→ **What is required**:
Below are some entries. Count how many of their lines include "Musica", then give that number only.

═══ Data supplied ═══

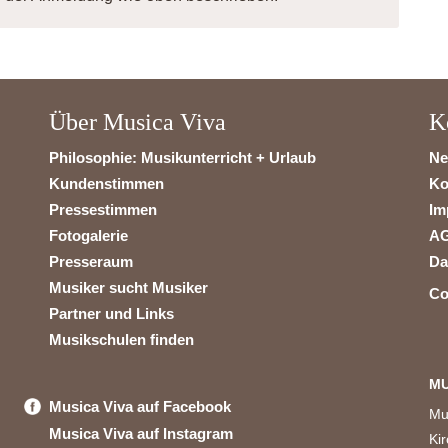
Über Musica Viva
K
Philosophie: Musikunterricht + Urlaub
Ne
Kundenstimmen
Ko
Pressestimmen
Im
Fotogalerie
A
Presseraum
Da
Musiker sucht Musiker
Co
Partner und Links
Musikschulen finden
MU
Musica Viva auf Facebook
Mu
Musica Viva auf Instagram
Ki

═══
═══ Data supplied ═══

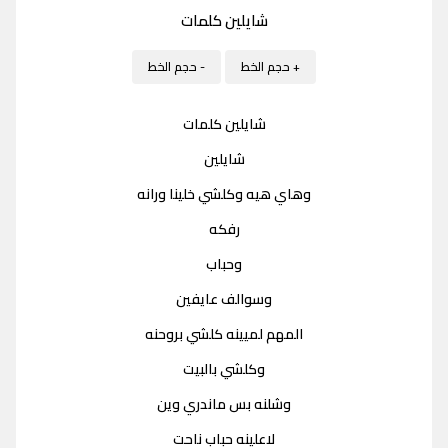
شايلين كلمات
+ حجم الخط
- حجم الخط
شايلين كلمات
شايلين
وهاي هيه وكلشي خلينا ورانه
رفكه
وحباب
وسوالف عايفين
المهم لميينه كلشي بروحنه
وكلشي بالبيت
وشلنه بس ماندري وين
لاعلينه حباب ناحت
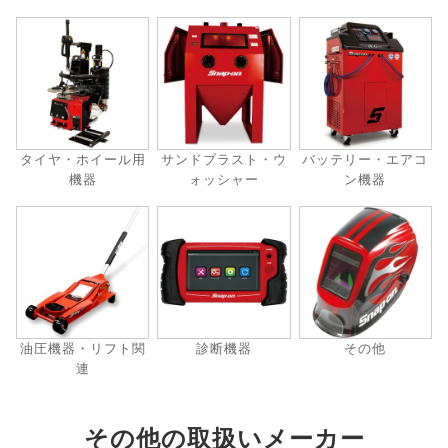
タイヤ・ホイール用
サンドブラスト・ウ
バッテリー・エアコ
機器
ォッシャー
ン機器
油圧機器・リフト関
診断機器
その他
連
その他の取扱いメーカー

═══
═══ Data supplied ═══

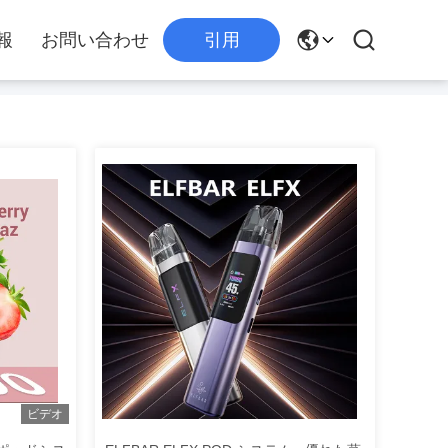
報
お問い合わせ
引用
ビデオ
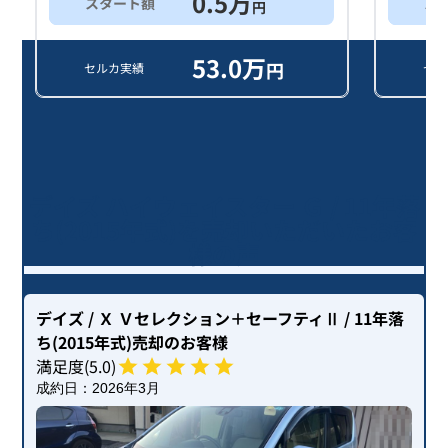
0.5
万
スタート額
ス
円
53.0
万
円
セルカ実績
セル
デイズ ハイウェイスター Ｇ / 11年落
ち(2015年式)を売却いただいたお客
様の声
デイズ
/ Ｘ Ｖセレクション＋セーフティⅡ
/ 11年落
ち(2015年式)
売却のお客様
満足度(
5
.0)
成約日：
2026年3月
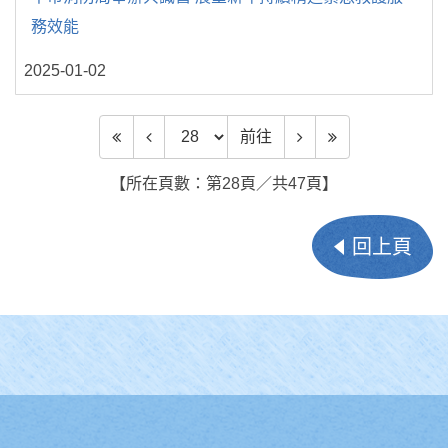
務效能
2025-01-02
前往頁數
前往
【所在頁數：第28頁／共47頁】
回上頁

═══

→ **Answer to the exercise**:
3